Excerpted records ->
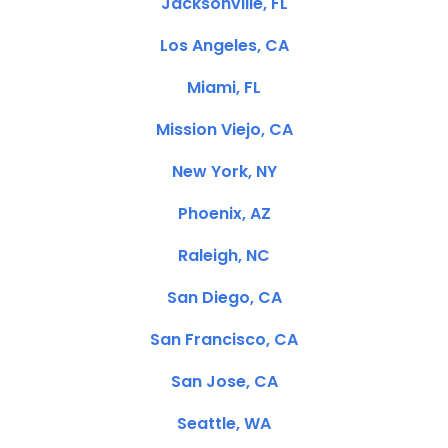
Jacksonville, FL
Los Angeles, CA
Miami, FL
Mission Viejo, CA
New York, NY
Phoenix, AZ
Raleigh, NC
San Diego, CA
San Francisco, CA
San Jose, CA
Seattle, WA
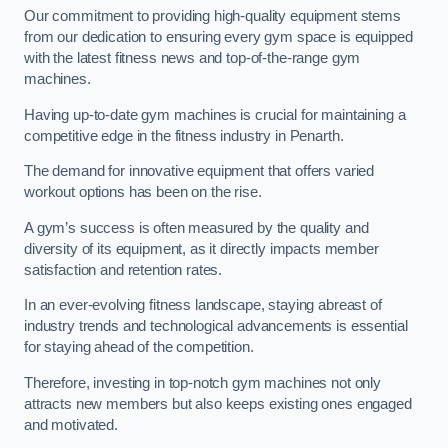
Our commitment to providing high-quality equipment stems
from our dedication to ensuring every gym space is equipped
with the latest fitness news and top-of-the-range gym
machines.
Having up-to-date gym machines is crucial for maintaining a
competitive edge in the fitness industry in Penarth.
The demand for innovative equipment that offers varied
workout options has been on the rise.
A gym’s success is often measured by the quality and
diversity of its equipment, as it directly impacts member
satisfaction and retention rates.
In an ever-evolving fitness landscape, staying abreast of
industry trends and technological advancements is essential
for staying ahead of the competition.
Therefore, investing in top-notch gym machines not only
attracts new members but also keeps existing ones engaged
and motivated.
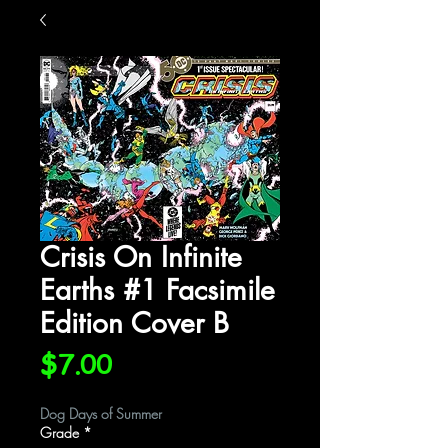
Crisis On Infinite
Earths #1 Facsimile
Edition Cover B
Price
$7.00
Dog Days of Summer
Grade
*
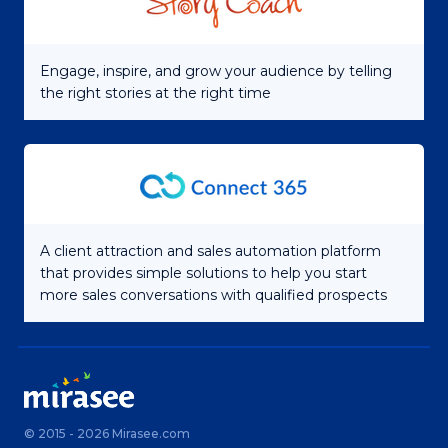
Engage, inspire, and grow your audience by telling
the right stories at the right time
A client attraction and sales automation platform
that provides simple solutions to help you start
more sales conversations with qualified prospects
© 2015 - 2026 Mirasee.com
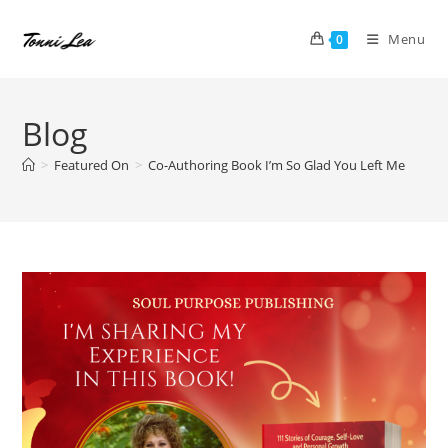
Skip
to
Menu
0
content
Blog
>
Featured On
>
Co-Authoring Book I’m So Glad You Left Me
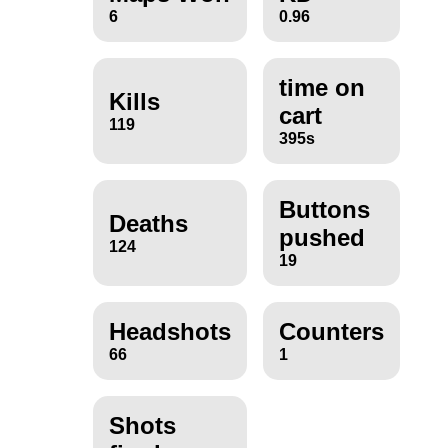
6
0.96
time on
Kills
cart
119
395s
Buttons
Deaths
pushed
124
19
Headshots
Counters
66
1
Shots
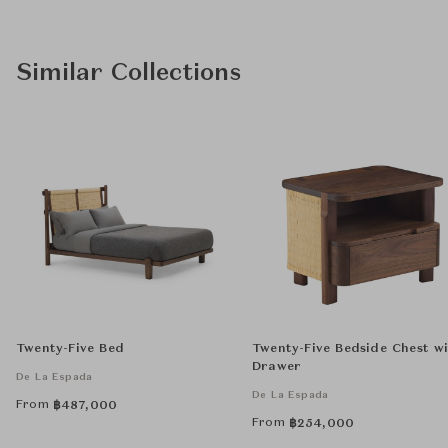
Similar Collections
Twenty-Five Bed
Twenty-Five Bedside Chest w
Drawer
De La Espada
De La Espada
From
฿
487,000
From
฿
254,000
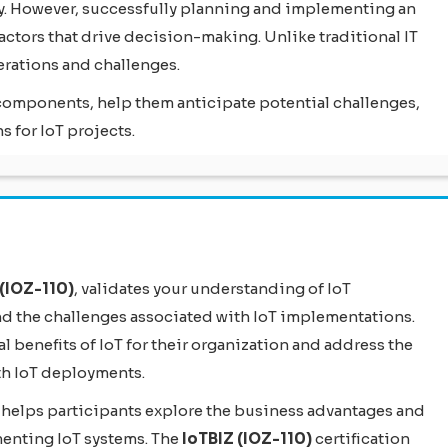
ly. However, successfully planning and implementing an
ctors that drive decision-making. Unlike traditional IT
erations and challenges.
T components, help them anticipate potential challenges,
 for IoT projects.
(IOZ-110)
, validates your understanding of IoT
nd the challenges associated with IoT implementations.
ial benefits of IoT for their organization and address the
th IoT deployments.
 helps participants explore the business advantages and
enting IoT systems. The
IoTBIZ (IOZ-110)
certification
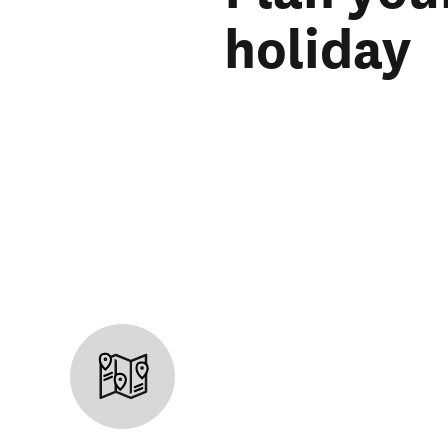
holiday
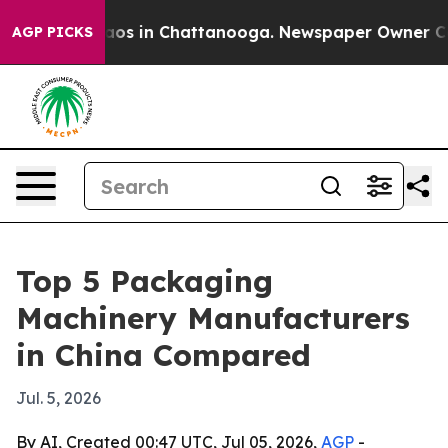
llapse
Chaos in Chattanooga. Newspaper Owner Calls t
AGP PICKS
Top 5 Packaging
Machinery Manufacturers
in China Compared
Jul. 5, 2026
By AI, Created 00:47 UTC, Jul 05, 2026,
AGP
-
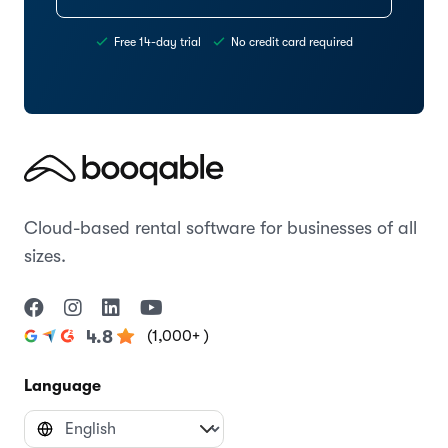
Free 14-day trial
No credit card required
Cloud-based rental software for businesses of all
sizes.
(1,000+ )
4.8
Language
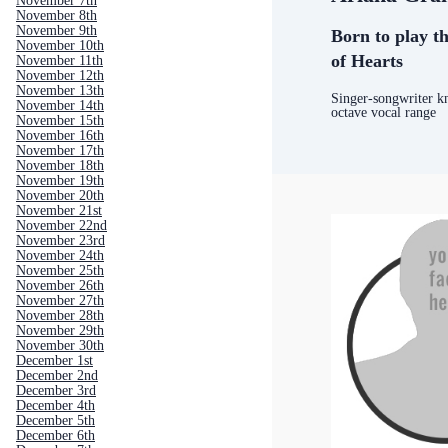
November 7th
November 8th
November 9th
Born to play th
November 10th
of Hearts
November 11th
November 12th
November 13th
Singer-songwriter k
November 14th
octave vocal range
November 15th
November 16th
November 17th
November 18th
November 19th
November 20th
November 21st
November 22nd
November 23rd
November 24th
November 25th
November 26th
November 27th
November 28th
November 29th
November 30th
December 1st
December 2nd
December 3rd
December 4th
December 5th
December 6th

What to do -> Set the listing down in full and exactly. Pictures within it should not appear in the copy.

Response ->
Jacksonville, FL
Los Angeles, CA
Miami, FL
Mission Viejo, CA
New York, NY
Phoenix, AZ
Raleigh, NC
San Diego, CA
San Francisco, CA
San Jose, CA
Seattle, WA
Our commitment to providing high-quality equipment stems
from our dedication to ensuring every gym space is equipped
with the latest fitness news and top-of-the-range gym
machines.
Having up-to-date gym machines is crucial for maintaining a
competitive edge in the fitness industry in Penarth.
The demand for innovative equipment that offers varied
workout options has been on the rise.
A gym’s success is often measured by the quality and
diversity of its equipment, as it directly impacts member
satisfaction and retention rates.
In an ever-evolving fitness landscape, staying abreast of
industry trends and technological advancements is essential
for staying ahead of the competition.
Therefore, investing in top-notch gym machines not only
attracts new members but also keeps existing ones engaged
and motivated.
Crisis On Infinite
Earths #1 Facsimile
Edition Cover B
Price
$7.00
Dog Days of Summer
Grade
*
Engage, inspire, and grow your audience by telling
the right stories at the right time
A client attraction and sales automation platform
that provides simple solutions to help you start
more sales conversations with qualified prospects
© 2015 - 2026 Mirasee.com
Skip
to
Menu
0
content
Blog
>
Featured On
>
Co-Authoring Book I’m So Glad You Left Me
6
0.96
time on
Kills
cart
119
395s
Buttons
Deaths
pushed
124
19
Headshots
Counters
66
1
Shots
Similar Collections
Twenty-Five Bed
Twenty-Five Bedside Chest w
Drawer
De La Espada
De La Espada
From
฿
487,000
From
฿
254,000
ly. However, successfully planning and implementing an
ctors that drive decision-making. Unlike traditional IT
erations and challenges.
T components, help them anticipate potential challenges,
 for IoT projects.
(IOZ-110)
, validates your understanding of IoT
nd the challenges associated with IoT implementations.
ial benefits of IoT for their organization and address the
th IoT deployments.
 helps participants explore the business advantages and
enting IoT systems. The
IoTBIZ (IOZ-110)
certification
holiday
llapse
Chaos in Chattanooga. Newspaper Owner Calls t
AGP PICKS
Top 5 Packaging
Machinery Manufacturers
in China Compared
Jul. 5, 2026
By AI, Created 00:47 UTC, Jul 05, 2026,
AGP
-
Free 14-day trial
No credit card required
Cloud-based rental software for businesses of all
sizes.
(1,000+ )
4.8
Language
November 7th
November 8th
November 9th
Born to play th
November 10th
of Hearts
November 11th
November 12th
November 13th
Singer-songwriter k
November 14th
octave vocal range
November 15th
November 16th
November 17th
November 18th
November 19th
November 20th
November 21st
November 22nd
November 23rd
November 24th
November 25th
November 26th
November 27th
November 28th
November 29th
November 30th
December 1st
December 2nd
December 3rd
December 4th
December 5th
December 6th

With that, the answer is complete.